The collection of images started in the morning at 10:00, when temperatures were still low, as they rose above 29 °C during the day. For each lot, four to six sample points within the lot were chosen. When choosing the sample points, special consideration was made to ensure that they were adequately far apart and that the images captured all of the varying features within the field, including the density of the wheat, weed presence, and other factors. Afterwards, the drone operator captured images at the heights of 5 m, 10 m, and 20 m above ground level.
Figure 2 shows a sample image taken at the height of 5 m, with an arrow pointing at the frame. This procedure was repeated for every sample point.
During the process of data acquisition, special attention was paid to ethical considerations. All applicable local laws and regulations relating to the flight of UAVs were observed. Additionally, during the process, no images of humans or their private property were taken without their permission and consent.
For images collected with a digital camera, a process similar to the one used for drone-based image collection was followed, with four to six sample points selected per plot. However, a different PVC frame measuring 0.5 × 0.5 m was used. The frame was held at approximately the same height as the wheat heads by an assistant, while the camera operator captured images.
Figure 3 shows an image taken using this method. The camera was positioned directly above the frame with the lens parallel to the ground. This process was repeated for each sample point.
2.3. Data Preprocessing
After the images were collected, they were transferred to a more permanent storage medium. The images were moved from a more volatile storage medium, that is, the drone’s internal storage, to a less volatile storage medium, a repository hosted in the cloud and an external SSD disk for backup. Furthermore, it was necessary to process the images to ensure they were appropriate for the training of the AI model. To ensure their usability, several steps were performed, which are explained in more detail in this section.
The original images taken by the aerial drone were recorded with a resolution of 5280 × 2970 px, 96 dpi, and 24-bit colour depth. For the purposes of AI training, it was necessary to extract the frames. As the frames had varying positions within the images, it was not feasible to automate this process, and it was conducted manually. In this process, the area of the image that contained the PVC frame, which was positioned on the ground and delimited the sample area, was cropped out.

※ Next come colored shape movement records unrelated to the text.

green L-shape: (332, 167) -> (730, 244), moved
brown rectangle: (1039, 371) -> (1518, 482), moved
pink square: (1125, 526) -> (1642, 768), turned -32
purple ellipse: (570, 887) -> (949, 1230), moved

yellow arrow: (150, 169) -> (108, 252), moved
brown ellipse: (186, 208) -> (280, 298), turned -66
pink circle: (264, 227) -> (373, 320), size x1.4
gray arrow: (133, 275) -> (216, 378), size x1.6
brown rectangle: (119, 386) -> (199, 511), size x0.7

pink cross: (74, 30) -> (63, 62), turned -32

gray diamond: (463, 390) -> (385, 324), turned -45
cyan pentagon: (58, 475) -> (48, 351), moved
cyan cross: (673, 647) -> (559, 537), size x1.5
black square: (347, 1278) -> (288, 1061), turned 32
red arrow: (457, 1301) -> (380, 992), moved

Figure 4a shows the original image with a blue frame representing the boundaries of the area being analyzed (the red dots visible in the image are flowers in the fields).
Figure 4b shows an image with the frame extracted.
Following the extraction of the frames, the images were scaled to a size of 2048 × 2048 px. Then, the scaled images were split into four separate images, each containing one quadrant of the scaled image at a size of 1024 × 1024 px. This was performed to facilitate the next step of the process, which was the annotation. Namely, larger images made it easier to detect wheat heads. Detailed overview of the entire process from image capture to annotation is presented by the diagram shown in
Figure 5.
Image annotation involves selecting a region of interest (ROI) which contains the object that the model will be trained to detect. In this case, the ROI generally contained only one instance of the object, which was a wheat ear. Furthermore, each ROI was assigned a label corresponding to wheat ear, as this dataset was curated for the development of a model that will be used for detection of wheat ears. Only wheat ears were labelled, with no additional objects being annotated.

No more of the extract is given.